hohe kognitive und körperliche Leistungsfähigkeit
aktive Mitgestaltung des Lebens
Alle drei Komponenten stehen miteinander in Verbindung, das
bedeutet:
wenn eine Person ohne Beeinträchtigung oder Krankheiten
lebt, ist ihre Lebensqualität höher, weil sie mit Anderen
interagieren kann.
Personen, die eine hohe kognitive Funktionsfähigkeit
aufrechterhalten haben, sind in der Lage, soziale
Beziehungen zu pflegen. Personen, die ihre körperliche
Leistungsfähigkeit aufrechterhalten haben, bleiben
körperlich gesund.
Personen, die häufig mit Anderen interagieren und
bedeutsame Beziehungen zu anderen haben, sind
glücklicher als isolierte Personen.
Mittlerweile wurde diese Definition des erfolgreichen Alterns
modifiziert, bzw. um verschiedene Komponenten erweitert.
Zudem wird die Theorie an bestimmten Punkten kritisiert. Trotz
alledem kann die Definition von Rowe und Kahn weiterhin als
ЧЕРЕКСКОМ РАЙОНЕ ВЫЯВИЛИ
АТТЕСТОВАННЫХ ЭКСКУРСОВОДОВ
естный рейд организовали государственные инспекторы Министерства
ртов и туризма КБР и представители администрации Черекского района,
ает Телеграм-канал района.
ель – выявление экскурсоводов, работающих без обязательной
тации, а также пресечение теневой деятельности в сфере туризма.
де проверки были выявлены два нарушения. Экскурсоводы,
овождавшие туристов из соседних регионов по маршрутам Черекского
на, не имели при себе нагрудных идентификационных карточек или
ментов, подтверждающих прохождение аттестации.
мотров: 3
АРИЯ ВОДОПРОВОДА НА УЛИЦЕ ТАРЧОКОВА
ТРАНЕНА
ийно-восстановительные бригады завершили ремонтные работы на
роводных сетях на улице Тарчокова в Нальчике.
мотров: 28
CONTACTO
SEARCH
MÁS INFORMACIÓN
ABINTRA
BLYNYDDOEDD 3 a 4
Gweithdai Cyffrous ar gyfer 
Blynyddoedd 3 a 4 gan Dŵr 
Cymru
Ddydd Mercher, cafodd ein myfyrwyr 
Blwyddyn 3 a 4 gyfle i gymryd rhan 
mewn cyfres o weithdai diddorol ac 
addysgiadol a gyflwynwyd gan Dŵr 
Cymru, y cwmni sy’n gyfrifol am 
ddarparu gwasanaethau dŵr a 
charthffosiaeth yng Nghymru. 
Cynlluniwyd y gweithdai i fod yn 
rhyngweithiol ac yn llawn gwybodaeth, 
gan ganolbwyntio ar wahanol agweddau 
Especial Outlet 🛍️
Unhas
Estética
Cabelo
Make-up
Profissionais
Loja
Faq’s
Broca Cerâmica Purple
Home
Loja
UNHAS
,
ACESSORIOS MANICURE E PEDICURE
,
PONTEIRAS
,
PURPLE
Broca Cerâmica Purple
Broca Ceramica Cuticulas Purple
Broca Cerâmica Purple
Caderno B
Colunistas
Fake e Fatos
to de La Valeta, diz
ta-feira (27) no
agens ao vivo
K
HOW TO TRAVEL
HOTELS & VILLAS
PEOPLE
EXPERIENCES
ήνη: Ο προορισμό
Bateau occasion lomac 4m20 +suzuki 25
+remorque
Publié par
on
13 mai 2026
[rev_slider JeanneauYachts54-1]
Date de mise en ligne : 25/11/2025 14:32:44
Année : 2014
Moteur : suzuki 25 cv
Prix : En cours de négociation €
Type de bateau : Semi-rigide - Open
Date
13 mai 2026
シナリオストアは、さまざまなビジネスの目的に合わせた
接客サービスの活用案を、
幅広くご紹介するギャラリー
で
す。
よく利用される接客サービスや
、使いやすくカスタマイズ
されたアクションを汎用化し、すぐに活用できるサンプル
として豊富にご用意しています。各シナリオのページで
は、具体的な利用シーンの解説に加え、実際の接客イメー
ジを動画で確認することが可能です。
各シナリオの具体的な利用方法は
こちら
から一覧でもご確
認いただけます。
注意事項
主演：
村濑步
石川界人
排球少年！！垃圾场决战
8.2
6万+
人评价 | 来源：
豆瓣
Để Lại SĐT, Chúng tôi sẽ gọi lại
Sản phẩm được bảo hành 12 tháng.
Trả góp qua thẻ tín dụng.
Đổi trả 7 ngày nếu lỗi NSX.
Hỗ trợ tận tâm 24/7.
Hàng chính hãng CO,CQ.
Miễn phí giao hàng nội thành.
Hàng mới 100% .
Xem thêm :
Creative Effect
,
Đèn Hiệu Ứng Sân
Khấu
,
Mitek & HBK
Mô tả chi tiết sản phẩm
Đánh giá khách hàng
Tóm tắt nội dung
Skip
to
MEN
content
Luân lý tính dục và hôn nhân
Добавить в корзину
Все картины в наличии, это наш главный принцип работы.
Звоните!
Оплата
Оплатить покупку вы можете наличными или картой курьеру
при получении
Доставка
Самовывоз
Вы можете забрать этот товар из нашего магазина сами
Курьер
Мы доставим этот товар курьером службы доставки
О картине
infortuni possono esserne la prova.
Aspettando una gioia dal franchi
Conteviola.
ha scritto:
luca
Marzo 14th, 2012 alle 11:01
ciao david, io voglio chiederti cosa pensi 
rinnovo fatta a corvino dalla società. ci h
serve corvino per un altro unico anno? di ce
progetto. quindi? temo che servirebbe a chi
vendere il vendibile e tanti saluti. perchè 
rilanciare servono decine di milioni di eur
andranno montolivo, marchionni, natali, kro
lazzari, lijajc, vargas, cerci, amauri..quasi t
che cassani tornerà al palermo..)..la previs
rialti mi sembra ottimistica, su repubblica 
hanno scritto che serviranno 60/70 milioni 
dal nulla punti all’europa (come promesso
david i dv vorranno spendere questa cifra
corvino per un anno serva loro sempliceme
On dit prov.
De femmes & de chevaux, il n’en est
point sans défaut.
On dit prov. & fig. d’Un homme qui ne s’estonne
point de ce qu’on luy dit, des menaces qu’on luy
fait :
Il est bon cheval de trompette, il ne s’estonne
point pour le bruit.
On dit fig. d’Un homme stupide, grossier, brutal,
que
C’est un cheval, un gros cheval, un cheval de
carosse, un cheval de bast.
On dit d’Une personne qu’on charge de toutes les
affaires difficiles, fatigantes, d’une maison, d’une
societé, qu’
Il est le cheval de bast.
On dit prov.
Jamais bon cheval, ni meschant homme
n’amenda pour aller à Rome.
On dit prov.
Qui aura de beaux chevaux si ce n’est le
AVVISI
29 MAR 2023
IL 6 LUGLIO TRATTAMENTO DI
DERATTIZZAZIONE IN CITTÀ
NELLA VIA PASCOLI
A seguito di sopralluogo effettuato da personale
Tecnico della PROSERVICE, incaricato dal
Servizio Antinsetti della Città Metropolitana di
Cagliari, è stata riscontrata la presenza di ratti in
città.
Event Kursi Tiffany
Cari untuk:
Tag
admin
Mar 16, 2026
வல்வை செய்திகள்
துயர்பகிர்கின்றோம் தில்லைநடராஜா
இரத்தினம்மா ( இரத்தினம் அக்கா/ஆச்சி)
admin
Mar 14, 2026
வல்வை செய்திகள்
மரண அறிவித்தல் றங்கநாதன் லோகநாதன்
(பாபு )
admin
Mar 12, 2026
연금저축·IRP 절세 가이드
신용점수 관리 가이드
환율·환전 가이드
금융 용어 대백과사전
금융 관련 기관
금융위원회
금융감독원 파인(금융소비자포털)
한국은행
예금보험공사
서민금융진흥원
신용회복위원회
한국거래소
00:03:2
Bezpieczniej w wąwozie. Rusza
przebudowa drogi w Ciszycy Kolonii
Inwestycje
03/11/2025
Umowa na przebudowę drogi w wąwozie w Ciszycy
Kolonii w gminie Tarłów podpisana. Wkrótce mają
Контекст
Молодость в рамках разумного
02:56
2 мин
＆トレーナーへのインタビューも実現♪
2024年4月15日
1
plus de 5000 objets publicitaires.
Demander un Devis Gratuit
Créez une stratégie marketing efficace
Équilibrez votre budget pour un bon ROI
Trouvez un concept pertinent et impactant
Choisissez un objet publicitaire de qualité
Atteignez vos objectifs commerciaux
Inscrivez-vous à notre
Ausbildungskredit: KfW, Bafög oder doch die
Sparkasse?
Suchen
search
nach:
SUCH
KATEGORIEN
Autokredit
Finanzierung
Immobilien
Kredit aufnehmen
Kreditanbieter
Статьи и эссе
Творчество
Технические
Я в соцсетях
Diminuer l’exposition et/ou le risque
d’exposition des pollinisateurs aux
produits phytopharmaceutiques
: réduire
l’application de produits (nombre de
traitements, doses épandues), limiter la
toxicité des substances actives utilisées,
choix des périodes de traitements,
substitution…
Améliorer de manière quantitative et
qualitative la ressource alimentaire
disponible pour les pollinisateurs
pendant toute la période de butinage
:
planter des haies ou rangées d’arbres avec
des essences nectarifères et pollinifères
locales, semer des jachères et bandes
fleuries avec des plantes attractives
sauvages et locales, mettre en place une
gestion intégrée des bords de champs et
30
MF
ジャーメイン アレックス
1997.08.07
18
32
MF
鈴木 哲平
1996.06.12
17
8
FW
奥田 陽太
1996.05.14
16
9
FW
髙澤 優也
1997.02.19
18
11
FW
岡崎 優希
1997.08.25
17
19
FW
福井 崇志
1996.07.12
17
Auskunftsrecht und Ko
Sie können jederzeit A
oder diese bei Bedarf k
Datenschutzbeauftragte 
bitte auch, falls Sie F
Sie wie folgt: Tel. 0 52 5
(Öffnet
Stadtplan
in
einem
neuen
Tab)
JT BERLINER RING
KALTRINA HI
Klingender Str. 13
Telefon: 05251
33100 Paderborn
○ ○ ○
Prompt: Give back precisely the lines above that start at the line containing "Aspettando una gioia dal franchi" and end at the line containing "rilanciare servono decine di milioni di eur", inclusive. No other lines belong in the output.

Answer section:
Aspettando una gioia dal franchi
Conteviola.
ha scritto:
luca
Marzo 14th, 2012 alle 11:01
ciao david, io voglio chiederti cosa pensi 
rinnovo fatta a corvino dalla società. ci h
serve corvino per un altro unico anno? di ce
progetto. quindi? temo che servirebbe a chi
vendere il vendibile e tanti saluti. perchè 
rilanciare servono decine di milioni di eur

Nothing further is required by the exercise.